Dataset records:
○ ○ ○
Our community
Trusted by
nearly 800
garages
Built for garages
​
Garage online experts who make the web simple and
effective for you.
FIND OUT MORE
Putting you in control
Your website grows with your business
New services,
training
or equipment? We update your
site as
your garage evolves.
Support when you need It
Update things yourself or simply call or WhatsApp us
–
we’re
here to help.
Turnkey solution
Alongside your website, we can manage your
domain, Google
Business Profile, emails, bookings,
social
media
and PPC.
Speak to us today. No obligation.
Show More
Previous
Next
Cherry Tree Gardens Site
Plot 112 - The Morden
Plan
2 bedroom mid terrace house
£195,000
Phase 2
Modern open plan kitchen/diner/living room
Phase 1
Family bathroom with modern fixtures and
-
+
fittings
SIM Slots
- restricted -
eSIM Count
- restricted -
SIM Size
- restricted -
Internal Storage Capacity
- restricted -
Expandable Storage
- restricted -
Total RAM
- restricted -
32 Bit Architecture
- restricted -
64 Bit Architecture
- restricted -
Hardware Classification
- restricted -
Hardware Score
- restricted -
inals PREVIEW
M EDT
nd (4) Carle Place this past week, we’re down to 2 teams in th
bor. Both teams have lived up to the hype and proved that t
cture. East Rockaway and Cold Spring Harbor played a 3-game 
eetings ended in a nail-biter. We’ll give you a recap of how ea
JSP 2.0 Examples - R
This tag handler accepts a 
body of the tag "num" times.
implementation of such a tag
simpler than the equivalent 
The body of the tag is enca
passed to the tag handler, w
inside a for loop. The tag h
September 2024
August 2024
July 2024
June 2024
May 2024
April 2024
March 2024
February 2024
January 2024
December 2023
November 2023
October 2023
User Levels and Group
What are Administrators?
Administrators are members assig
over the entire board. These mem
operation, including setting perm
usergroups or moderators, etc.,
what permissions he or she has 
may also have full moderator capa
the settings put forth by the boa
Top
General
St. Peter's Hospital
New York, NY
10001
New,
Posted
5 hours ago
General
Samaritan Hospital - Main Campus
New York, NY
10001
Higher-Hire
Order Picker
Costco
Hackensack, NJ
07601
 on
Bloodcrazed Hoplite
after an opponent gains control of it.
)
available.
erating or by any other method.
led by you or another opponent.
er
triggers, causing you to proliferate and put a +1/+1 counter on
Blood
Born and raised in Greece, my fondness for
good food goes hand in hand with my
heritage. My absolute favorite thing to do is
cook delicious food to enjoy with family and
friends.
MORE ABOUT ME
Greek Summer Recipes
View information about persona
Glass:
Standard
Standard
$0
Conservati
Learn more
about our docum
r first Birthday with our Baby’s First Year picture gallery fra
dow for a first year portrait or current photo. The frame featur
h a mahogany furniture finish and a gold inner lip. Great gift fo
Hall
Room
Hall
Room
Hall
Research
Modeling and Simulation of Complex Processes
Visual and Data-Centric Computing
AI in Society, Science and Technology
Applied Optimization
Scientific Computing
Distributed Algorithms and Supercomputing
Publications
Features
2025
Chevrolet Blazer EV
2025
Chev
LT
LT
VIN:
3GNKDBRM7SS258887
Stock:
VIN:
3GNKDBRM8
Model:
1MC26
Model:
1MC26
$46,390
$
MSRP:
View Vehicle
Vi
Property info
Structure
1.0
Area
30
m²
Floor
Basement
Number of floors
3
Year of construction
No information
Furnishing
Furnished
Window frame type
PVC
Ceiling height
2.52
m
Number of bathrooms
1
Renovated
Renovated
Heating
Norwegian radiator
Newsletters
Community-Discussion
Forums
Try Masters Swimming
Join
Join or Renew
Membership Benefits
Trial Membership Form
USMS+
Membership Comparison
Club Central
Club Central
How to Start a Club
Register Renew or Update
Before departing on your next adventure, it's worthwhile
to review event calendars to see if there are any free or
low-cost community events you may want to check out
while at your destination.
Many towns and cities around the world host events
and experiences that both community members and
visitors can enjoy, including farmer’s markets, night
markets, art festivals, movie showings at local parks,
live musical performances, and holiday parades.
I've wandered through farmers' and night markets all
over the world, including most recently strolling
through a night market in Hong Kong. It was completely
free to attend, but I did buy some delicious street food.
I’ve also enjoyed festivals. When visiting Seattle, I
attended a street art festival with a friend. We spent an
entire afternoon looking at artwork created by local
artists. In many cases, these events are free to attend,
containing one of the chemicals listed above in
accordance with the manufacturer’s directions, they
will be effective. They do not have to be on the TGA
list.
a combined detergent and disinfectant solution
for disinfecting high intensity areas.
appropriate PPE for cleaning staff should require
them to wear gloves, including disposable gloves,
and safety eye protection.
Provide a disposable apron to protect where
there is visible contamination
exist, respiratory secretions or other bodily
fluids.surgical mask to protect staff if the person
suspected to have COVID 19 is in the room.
○ ○ ○
» **Work order**: From the records above, extract every line exactly as it stands.

» **Exercise solution**:
Our community
Trusted by
nearly 800
garages
Built for garages
​
Garage online experts who make the web simple and
effective for you.
FIND OUT MORE
Putting you in control
Your website grows with your business
New services,
training
or equipment? We update your
site as
your garage evolves.
Support when you need It
Update things yourself or simply call or WhatsApp us
–
we’re
here to help.
Turnkey solution
Alongside your website, we can manage your
domain, Google
Business Profile, emails, bookings,
social
media
and PPC.
Speak to us today. No obligation.
Show More
Previous
Next
Cherry Tree Gardens Site
Plot 112 - The Morden
Plan
2 bedroom mid terrace house
£195,000
Phase 2
Modern open plan kitchen/diner/living room
Phase 1
Family bathroom with modern fixtures and
-
+
fittings
SIM Slots
- restricted -
eSIM Count
- restricted -
SIM Size
- restricted -
Internal Storage Capacity
- restricted -
Expandable Storage
- restricted -
Total RAM
- restricted -
32 Bit Architecture
- restricted -
64 Bit Architecture
- restricted -
Hardware Classification
- restricted -
Hardware Score
- restricted -
inals PREVIEW
M EDT
nd (4) Carle Place this past week, we’re down to 2 teams in th
bor. Both teams have lived up to the hype and proved that t
cture. East Rockaway and Cold Spring Harbor played a 3-game 
eetings ended in a nail-biter. We’ll give you a recap of how ea
JSP 2.0 Examples - R
This tag handler accepts a 
body of the tag "num" times.
implementation of such a tag
simpler than the equivalent 
The body of the tag is enca
passed to the tag handler, w
inside a for loop. The tag h
September 2024
August 2024
July 2024
June 2024
May 2024
April 2024
March 2024
February 2024
January 2024
December 2023
November 2023
October 2023
User Levels and Group
What are Administrators?
Administrators are members assig
over the entire board. These mem
operation, including setting perm
usergroups or moderators, etc.,
what permissions he or she has 
may also have full moderator capa
the settings put forth by the boa
Top
General
St. Peter's Hospital
New York, NY
10001
New,
Posted
5 hours ago
General
Samaritan Hospital - Main Campus
New York, NY
10001
Higher-Hire
Order Picker
Costco
Hackensack, NJ
07601
 on
Bloodcrazed Hoplite
after an opponent gains control of it.
)
available.
erating or by any other method.
led by you or another opponent.
er
triggers, causing you to proliferate and put a +1/+1 counter on
Blood
Born and raised in Greece, my fondness for
good food goes hand in hand with my
heritage. My absolute favorite thing to do is
cook delicious food to enjoy with family and
friends.
MORE ABOUT ME
Greek Summer Recipes
View information about persona
Glass:
Standard
Standard
$0
Conservati
Learn more
about our docum
r first Birthday with our Baby’s First Year picture gallery fra
dow for a first year portrait or current photo. The frame featur
h a mahogany furniture finish and a gold inner lip. Great gift fo
Hall
Room
Hall
Room
Hall
Research
Modeling and Simulation of Complex Processes
Visual and Data-Centric Computing
AI in Society, Science and Technology
Applied Optimization
Scientific Computing
Distributed Algorithms and Supercomputing
Publications
Features
2025
Chevrolet Blazer EV
2025
Chev
LT
LT
VIN:
3GNKDBRM7SS258887
Stock:
VIN:
3GNKDBRM8
Model:
1MC26
Model:
1MC26
$46,390
$
MSRP:
View Vehicle
Vi
Property info
Structure
1.0
Area
30
m²
Floor
Basement
Number of floors
3
Year of construction
No information
Furnishing
Furnished
Window frame type
PVC
Ceiling height
2.52
m
Number of bathrooms
1
Renovated
Renovated
Heating
Norwegian radiator
Newsletters
Community-Discussion
Forums
Try Masters Swimming
Join
Join or Renew
Membership Benefits
Trial Membership Form
USMS+
Membership Comparison
Club Central
Club Central
How to Start a Club
Register Renew or Update
Before departing on your next adventure, it's worthwhile
to review event calendars to see if there are any free or
low-cost community events you may want to check out
while at your destination.
Many towns and cities around the world host events
and experiences that both community members and
visitors can enjoy, including farmer’s markets, night
markets, art festivals, movie showings at local parks,
live musical performances, and holiday parades.
I've wandered through farmers' and night markets all
over the world, including most recently strolling
through a night market in Hong Kong. It was completely
free to attend, but I did buy some delicious street food.
I’ve also enjoyed festivals. When visiting Seattle, I
attended a street art festival with a friend. We spent an
entire afternoon looking at artwork created by local
artists. In many cases, these events are free to attend,
containing one of the chemicals listed above in
accordance with the manufacturer’s directions, they
will be effective. They do not have to be on the TGA
list.
a combined detergent and disinfectant solution
for disinfecting high intensity areas.
appropriate PPE for cleaning staff should require
them to wear gloves, including disposable gloves,
and safety eye protection.
Provide a disposable apron to protect where
there is visible contamination
exist, respiratory secretions or other bodily
fluids.surgical mask to protect staff if the person
suspected to have COVID 19 is in the room.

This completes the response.